The movements of the 1990s that culminated in Seattle were lively but never moved beyond a niche market. With Occupy, the idea of the 1 percent was suddenly on everyone’s mind. The problem is larger than the top 1 percent; among other things, percentiles 90 to 98, what might be thought of as the mass base for the ruling elite, must be contended with too. But shifting popular focus to the tiny sliver that owns and runs society was a major accomplishment.
During occupy, Frances Fox Piven, a scholar of social movements, often made the point that periods of major activism proceed in waves. Outsiders might think the movements have petered out, but then they reappear in different form. According to Piven, the civil rights movement of the 1950s and ’60s was often declared dead, only to resurrect even more strongly.

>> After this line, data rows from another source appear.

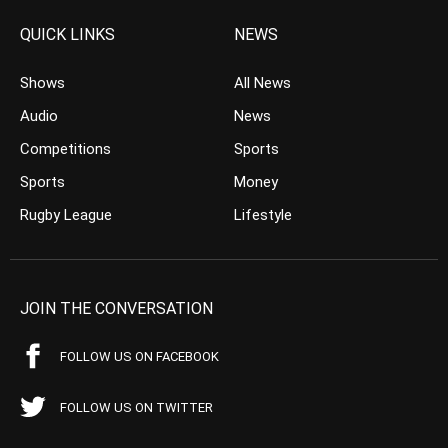
QUICK LINKS
NEWS
Shows
All News
Audio
News
Competitions
Sports
Sports
Money
Rugby League
Lifestyle
JOIN THE CONVERSATION
FOLLOW US ON FACEBOOK
FOLLOW US ON TWITTER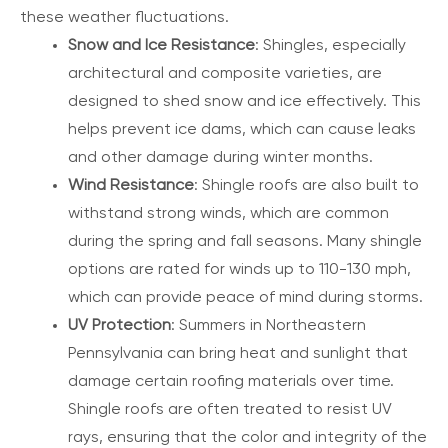
these weather fluctuations.
Snow and Ice Resistance
: Shingles, especially
architectural and composite varieties, are
designed to shed snow and ice effectively. This
helps prevent ice dams, which can cause leaks
and other damage during winter months.
Wind Resistance
: Shingle roofs are also built to
withstand strong winds, which are common
during the spring and fall seasons. Many shingle
options are rated for winds up to 110-130 mph,
which can provide peace of mind during storms.
UV Protection
: Summers in Northeastern
Pennsylvania can bring heat and sunlight that
damage certain roofing materials over time.
Shingle roofs are often treated to resist UV
rays, ensuring that the color and integrity of the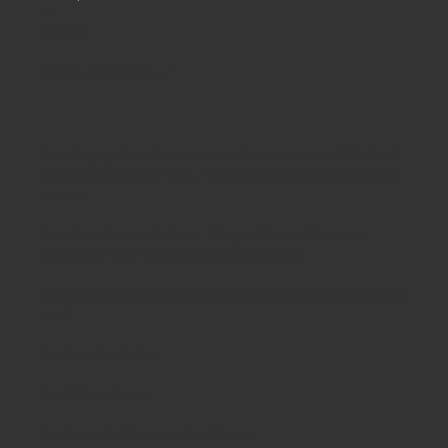
Reviews
STAGE PACK B 12m²
Our Staging Pack B
creates a performance area of 12m² or 4
x 3 metres at 430mm high , with a lower 230mm step for easy
access.
Pack B is best for Schools, Village Halls and Churches
requiring an easy to assemble low level stage
The pack includes a choice of anthracite corded carpet or black
vinyl
6 x 2m x 1m Decks
6 x 400mm Risers
1 x Step with Riser and Riser Clamps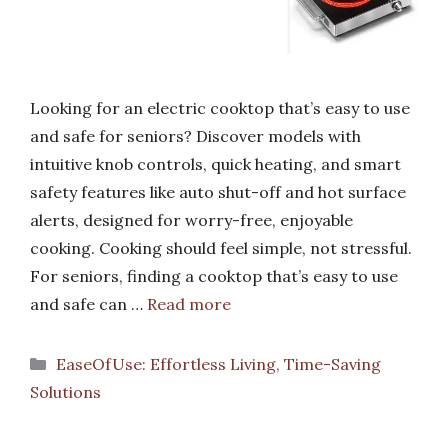
Looking for an electric cooktop that’s easy to use
and safe for seniors? Discover models with
intuitive knob controls, quick heating, and smart
safety features like auto shut-off and hot surface
alerts, designed for worry-free, enjoyable
cooking. Cooking should feel simple, not stressful.
For seniors, finding a cooktop that’s easy to use
and safe can …
Read more
Categories
EaseOfUse: Effortless Living, Time-Saving
Solutions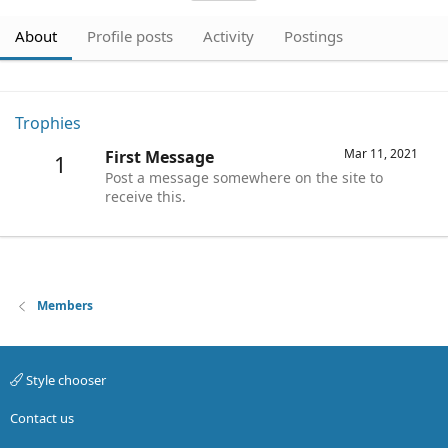
About
Profile posts
Activity
Postings
Trophies
Mar 11, 2021
First Message
1
Post a message somewhere on the site to
receive this.
Members
Style chooser
Contact us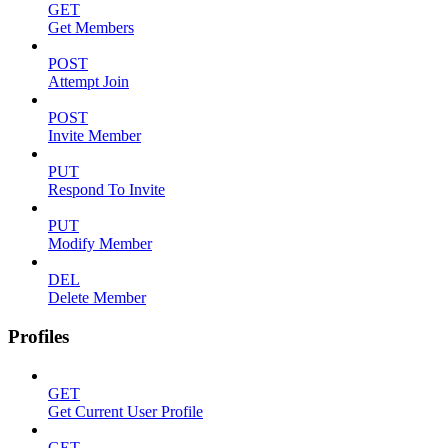
GET
Get Members
POST
Attempt Join
POST
Invite Member
PUT
Respond To Invite
PUT
Modify Member
DEL
Delete Member
Profiles
GET
Get Current User Profile
GET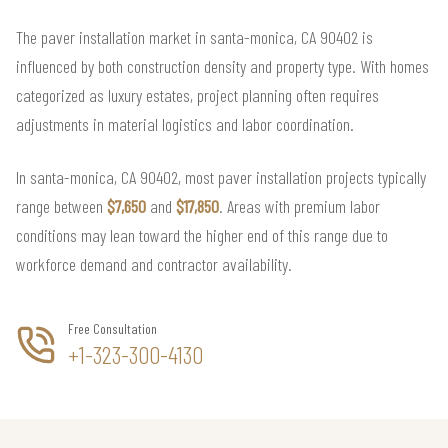
The paver installation market in santa-monica, CA 90402 is
influenced by both construction density and property type. With homes
categorized as luxury estates, project planning often requires
adjustments in material logistics and labor coordination.
In santa-monica, CA 90402, most paver installation projects typically
range between
$7,650
and
$17,850
. Areas with premium labor
conditions may lean toward the higher end of this range due to
workforce demand and contractor availability.
Free Consultation
+1-323-300-4130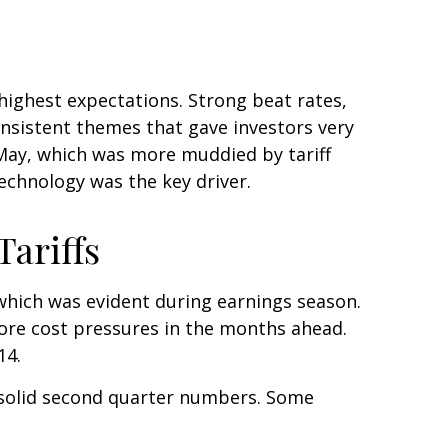
ighest expectations. Strong beat rates,
onsistent themes that gave investors very
d May, which was more muddied by tariff
technology was the key driver.
ariffs
 which was evident during earnings season.
more cost pressures in the months ahead.
14.
 solid second quarter numbers. Some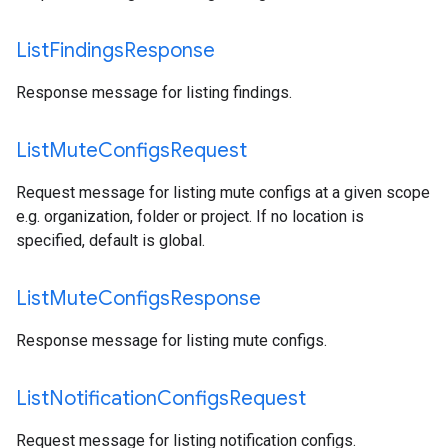
List
Findings
Response
Response message for listing findings.
List
Mute
Configs
Request
Request message for listing mute configs at a given scope
e.g. organization, folder or project. If no location is
specified, default is global.
List
Mute
Configs
Response
Response message for listing mute configs.
List
Notification
Configs
Request
Request message for listing notification configs.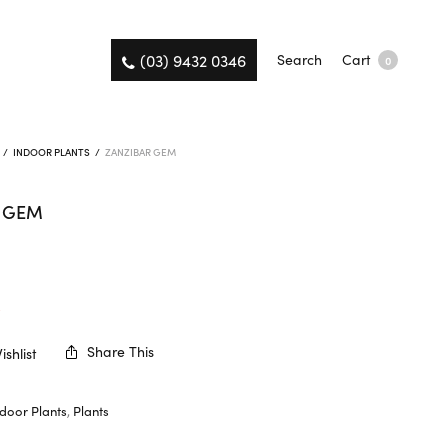
(03) 9432 0346
Search
Cart
0
/
INDOOR PLANTS
/
ZANZIBAR GEM
R GEM
K
Share This
shlist
ndoor Plants
,
Plants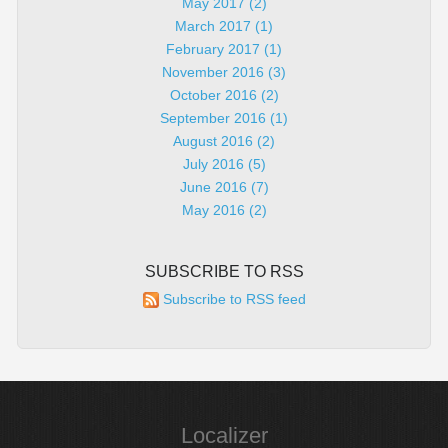
May 2017 (2)
March 2017 (1)
February 2017 (1)
November 2016 (3)
October 2016 (2)
September 2016 (1)
August 2016 (2)
July 2016 (5)
June 2016 (7)
May 2016 (2)
SUBSCRIBE TO RSS
Subscribe to RSS feed
Localizer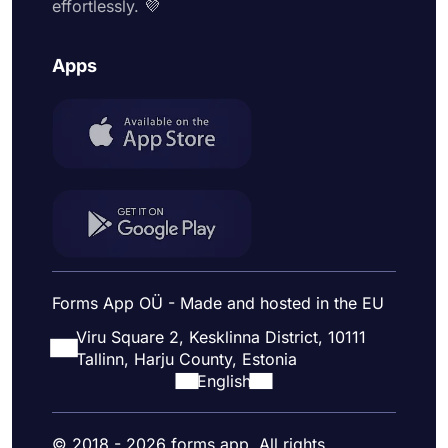
effortlessly. 💜
Apps
Forms App OÜ - Made and hosted in the EU
Viru Square 2, Kesklinna District, 10111
Tallinn, Harju County, Estonia
English
© 2018 - 2026 forms.app. All rights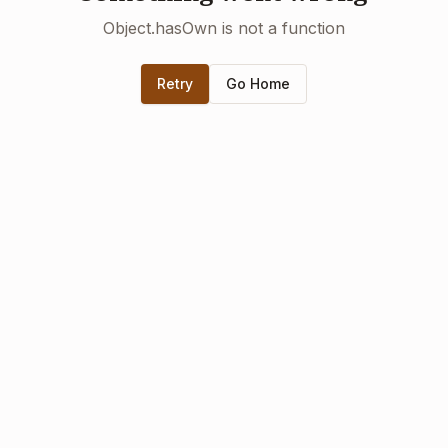
Object.hasOwn is not a function
Retry
Go Home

You could read Occupy in that spirit. It petered out, but two years later came Black Lives Matter. BLM shared the decentralized structure of Occupy, but despite that lack of formal organization, it has persisted for years, and sparked the largest demonstrations in US history in the summer of 2020.
And without Occupy, it’s hard to imagine the emergence of the Bernie Sanders campaign less than four years after Zuccotti was taken over and the subsequent growth of the strongest US socialist movement since the 1960s, or maybe even the 1930s — a movement that thankfully isn’t shy about organization or agendas.
Ten years later, we’re living in a political world that Occupy helped establish. For all my kvetching, it’s an anniversary worth celebrating enthusiastically. I’m glad I didn’t throw in the towel.